Old Mr Von Schlicht of Klipfontein—who had spent most of his life in Namaqualand, had recently been endeavouring to recall for me details of the desert journeys of Ecklon and Drege, who did so much for South African botany. I ascertained that Ecklon visited Kamiebies. How his heart must have leaped when his eyes first gathered in the winter glory of those mountains. When he afterwards stood, begging his bread at the corner of the Heerengracht, Cape Town,—did he ever recall that scene? Strange world of men that so often lets its noblest, after lives of heroic toil for the highest and most unselfish ends, die in the gutter—if it does not more mercifully slay them—and pays tribute of corn, wine and oil, of jewels and fine raiment, to the company-monger or other chartered robber adroit enough to squeeze through the meshes of the law.

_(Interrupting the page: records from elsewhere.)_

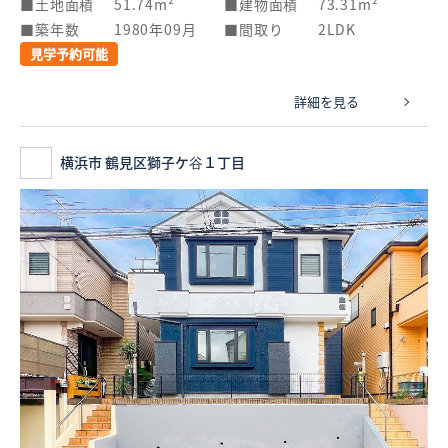
土地面積
51.74m²
建物面積
73.31m²
築年数
1980年09月
間取り
2LDK
見学予約可能
詳細を見る
横浜市 鶴見区獅子ケ谷１丁目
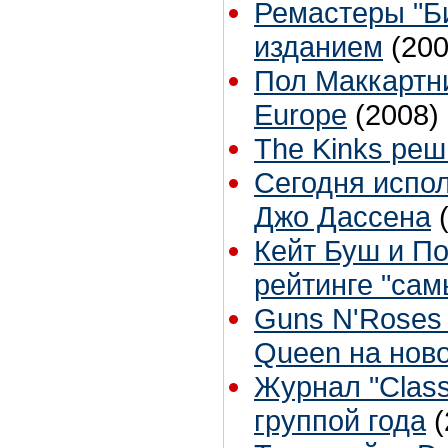
Ремастеры "Б
изданием
(200
Пол Маккартн
Europe
(2008)
The Kinks ре
Сегодня испол
Джо Дассена
Кейт Буш и По
рейтинге "сам
Guns N'Roses 
Queen на нов
Журнал "Class
группой года
(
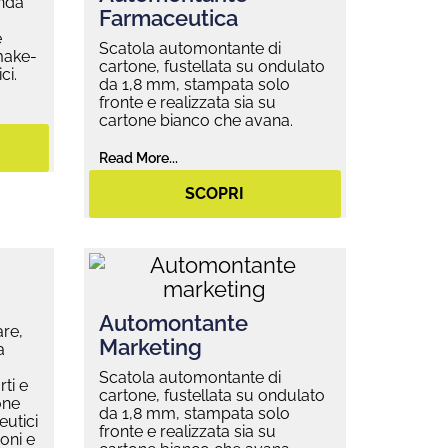
onda
Farmaceutica
e
Scatola automontante di
 make-
cartone, fustellata su ondulato
ci.
da 1,8 mm, stampata solo
fronte e realizzata sia su
cartone bianco che avana.
Read More...
SCOPRI
Automontante
are,
Marketing
a
Scatola automontante di
ti e
cartone, fustellata su ondulato
one
da 1,8 mm, stampata solo
eutici
fronte e realizzata sia su
oni e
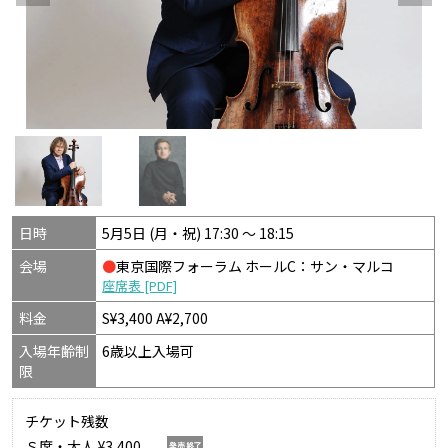
日時
5月5日 (月・祝) 17:30 〜 18:15
会場
●
東京国際フォーラム ホールC：サン・マルコ
座席表 [PDF]
料金
S¥3,400 A¥2,700
入場年齢制
6歳以上入場可
限
チケット残数
Ｓ席・大人 ¥3,400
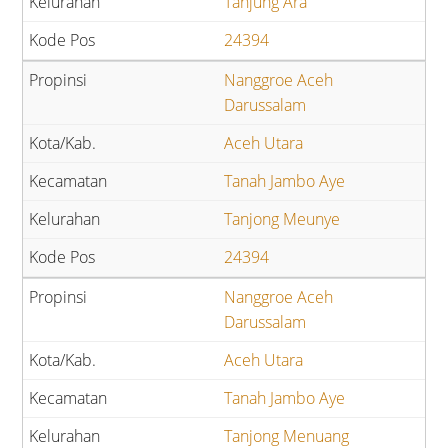
Tanjung Ara
24394
Nanggroe Aceh
Darussalam
Aceh Utara
Tanah Jambo Aye
Tanjong Meunye
24394
Nanggroe Aceh
Darussalam
Aceh Utara
Tanah Jambo Aye
Tanjong Menuang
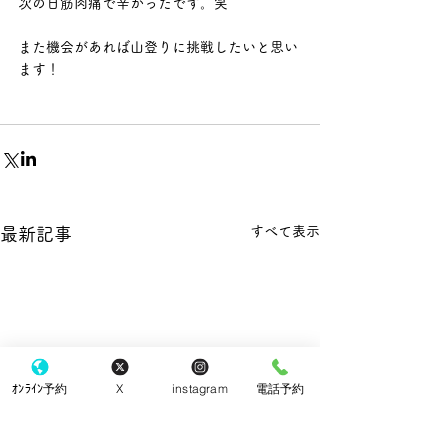
次の日筋肉痛で辛かったです。笑
また機会があれば山登りに挑戦したいと思い
ます！
すべて表示
最新記事
ｵﾝﾗｲﾝ予約
X
instagram
電話予約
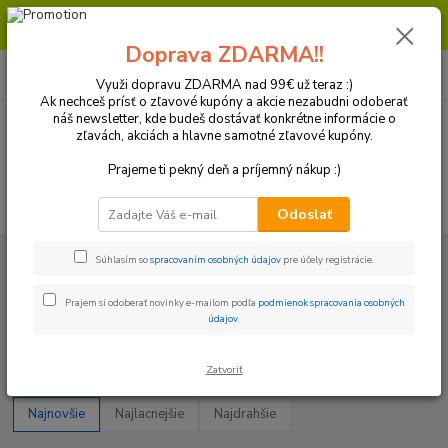
Milí zákazníci, pri objednávke nad 99€ získate poštovné ZDARMA.
Prajeme Vám príjemný nákup.
Doprava ZDARMA!!
0
ks
+421 918 772 618
za
0 €
(Po-Pia, 8:30-16:30 hod.)
Využi dopravu ZDARMA nad 99€ už teraz :)
Ak nechceš prísť o zľavové kupóny a akcie nezabudni odoberať
náš newsletter, kde budeš dostávať konkrétne informácie o
zľavách, akciách a hlavne samotné zľavové kupóny.
Menu
Prajeme ti pekný deň a príjemný nákup :)
Hľadať
Odoslať
Úvod
Páčky - Repasné sady
Páčky
Husqvarna
Súhlasím so
spracovaním osobných údajov
pre účely registrácie.
Husqvarna
Prajem si odoberať novinky e-mailom podľa
podmienok spracovania osobných
údajov
.
Upresniť parametre
Zatvoriť
Najnovšie
Najlacnejšie
Najdrahšie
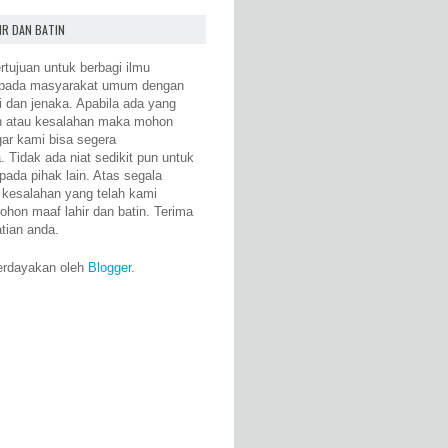
IR DAN BATIN
rtujuan untuk berbagi ilmu
epada masyarakat umum dengan
i dan jenaka. Apabila ada yang
n atau kesalahan maka mohon
gar kami bisa segera
 Tidak ada niat sedikit pun untuk
pada pihak lain. Atas segala
 kesalahan yang telah kami
ohon maaf lahir dan batin. Terima
atian anda.
erdayakan oleh
Blogger
.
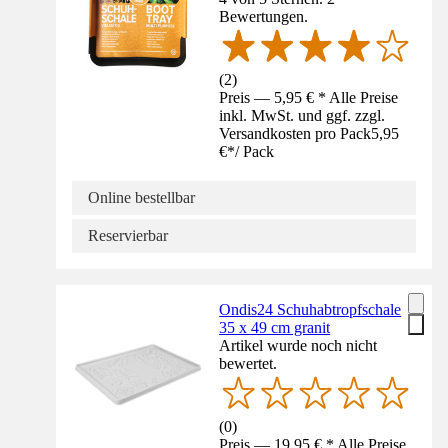
Bewertungen.
(
2
)
Preis — 5,95 € * Alle Preise
inkl. MwSt. und ggf. zzgl.
Versandkosten pro Pack
5,95
€
*
/
Pack
Online bestellbar
Reservierbar
Ondis24 Schuhabtropfschale
35 x 49 cm granit
Artikel wurde noch nicht
bewertet.
(
0
)
Preis — 19,95 € * Alle Preise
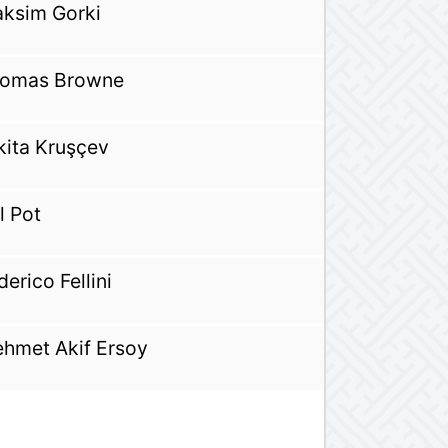
ksim Gorki
omas Browne
kita Kruşçev
l Pot
derico Fellini
hmet Akif Ersoy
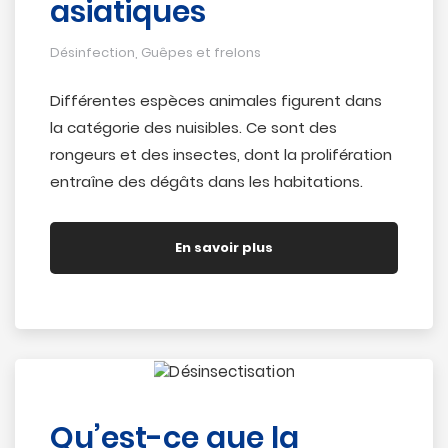
asiatiques
Désinfection
,
Guêpes et frelons
Différentes espèces animales figurent dans
la catégorie des nuisibles. Ce sont des
rongeurs et des insectes, dont la prolifération
entraîne des dégâts dans les habitations.
En savoir plus
Qu’est-ce que la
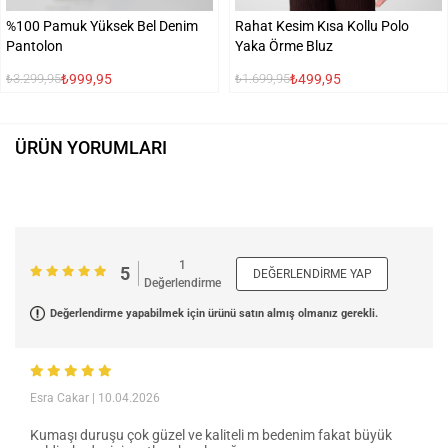
%100 Pamuk Yüksek Bel Denim
Rahat Kesim Kısa Kollu Polo
Pantolon
Yaka Örme Bluz
₺999,95
₺499,95
₺3.299,95
₺1.699,95
ÜRÜN YORUMLARI
1
5
DEĞERLENDIRME YAP
Değerlendirme
Değerlendirme yapabilmek için ürünü satın almış olmanız gerekli.
Esra Cakar
| 10.04.2026
Kumaşı duruşu çok güzel ve kaliteli m bedenim fakat büyük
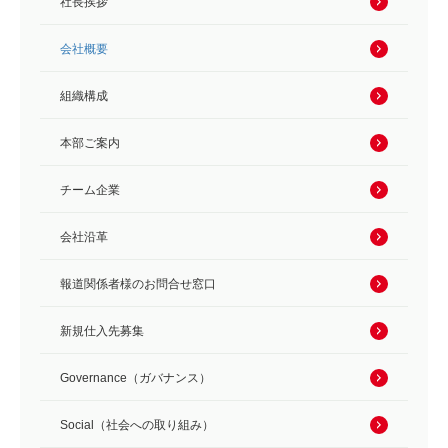
社長挨拶
会社概要
組織構成
本部ご案内
チーム企業
会社沿革
報道関係者様のお問合せ窓口
新規仕入先募集
Governance（ガバナンス）
Social（社会への取り組み）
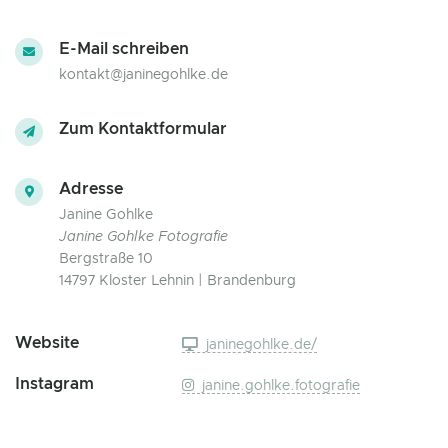
E-Mail schreiben
kontakt@janinegohlke.de
Zum Kontaktformular
Adresse
Janine Gohlke
Janine Gohlke Fotografie
Bergstraße 10
14797 Kloster Lehnin | Brandenburg
Website
janinegohlke.de/
Instagram
janine.gohlke.fotografie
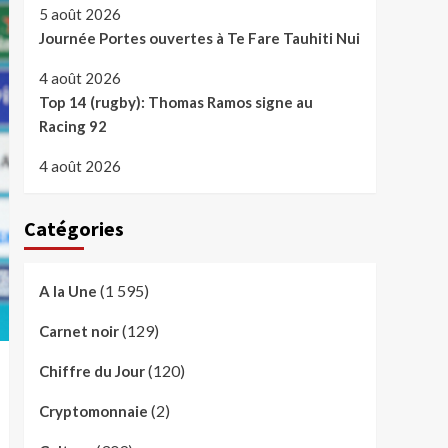
5 août 2026
Journée Portes ouvertes à Te Fare Tauhiti Nui
4 août 2026
Top 14 (rugby): Thomas Ramos signe au
Racing 92
4 août 2026
Catégories
(1 595)
A la Une
(129)
Carnet noir
(120)
Chiffre du Jour
(2)
Cryptomonnaie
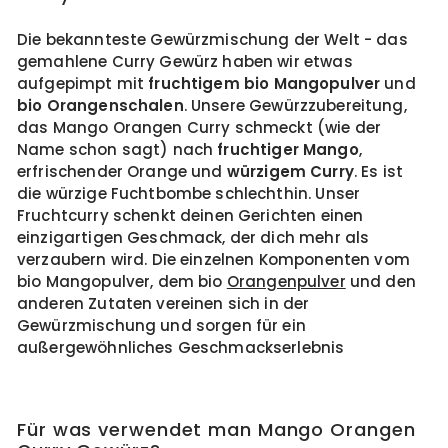
Die bekannteste Gewürzmischung der Welt - das
gemahlene Curry Gewürz haben wir etwas
aufgepimpt mit
fruchtigem bio Mangopulver
und
bio Orangenschalen
. Unsere Gewürzzubereitung,
das Mango Orangen Curry schmeckt (wie der
Name schon sagt) nach
fruchtiger Mango
,
erfrischender Orange und
würzigem Curry
. Es ist
die würzige Fuchtbombe schlechthin. Unser
Fruchtcurry schenkt deinen Gerichten einen
einzigartigen Geschmack, der dich mehr als
verzaubern wird. Die einzelnen Komponenten vom
bio Mangopulver, dem bio
Orangenpulver
und den
anderen Zutaten vereinen sich in der
Gewürzmischung und sorgen für ein
außergewöhnliches Geschmackserlebnis
Für was verwendet man Mango Orangen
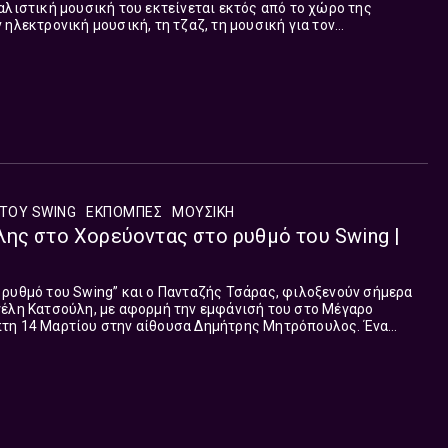
αλιστική μουσική του εκτείνεται εκτός από το χώρο της
 ηλεκτρονική μουσική, τη τζαζ, τη μουσική για τον
ην τηλεόραση και το ρ...
ΤΟΥ SWING
ΕΚΠΟΜΠΈΣ
ΜΟΥΣΙΚΗ
ης στο Χορεύοντας στο ρυθμό του Swing |
 ρυθμό του Swing” και ο Πανταζής Τσάρας, φιλοξενούν σήμερα
γέλη Κατσούλη, με αφορμή την εμφάνισή του στο Μέγαρο
τη 14 Μαρτίου στην αίθουσα Δημήτρης Μητρόπουλος. Ένα
 πολυδιάστατη μουσική δημιουργία του Βαγγέλη Κα...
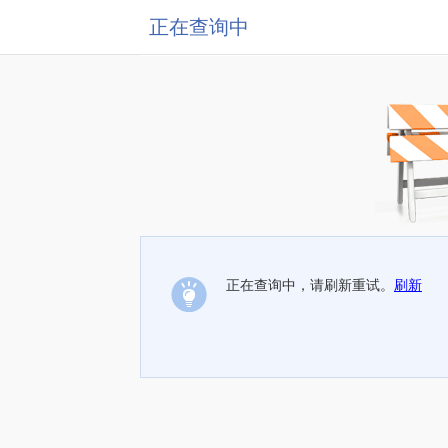
正在查询中
正在查询中，请刷新重试。
刷新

We inspanned at sunset, and plunged straight into the desert, travelling slightly to the south of east. Our objective was lower Pof Adder—which must not be confounded with the northern Pof Adder beyond Namies. We were out of the region of “toa”; the plain was covered with small shrub,—half of which were soft and succulent and the others hard and thorny. There were no intermediate kinds; the desert is a region of extremes.